#### [Work to be completed]
Whenever a line in the entries below includes the string "있습니다", count that line. Report the total alone.

#### [Input material]
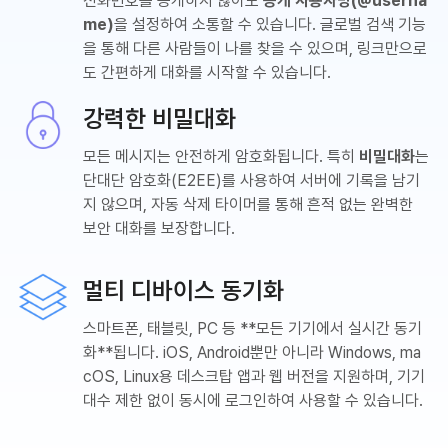
전화번호를 공개하지 않아도
공개 사용자명(@userna
me)
을 설정하여 소통할 수 있습니다. 글로벌 검색 기능
을 통해 다른 사람들이 나를 찾을 수 있으며, 링크만으로
도 간편하게 대화를 시작할 수 있습니다.
강력한 비밀대화
모든 메시지는 안전하게 암호화됩니다. 특히
비밀대화
는
단대단 암호화(E2EE)를 사용하여 서버에 기록을 남기
지 않으며, 자동 삭제 타이머를 통해 흔적 없는 완벽한
보안 대화를 보장합니다.
멀티 디바이스 동기화
스마트폰, 태블릿, PC 등 **모든 기기에서 실시간 동기
화**됩니다. iOS, Android뿐만 아니라 Windows, ma
cOS, Linux용 데스크탑 앱과 웹 버전을 지원하며, 기기
대수 제한 없이 동시에 로그인하여 사용할 수 있습니다.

#### [Solution to this task]
3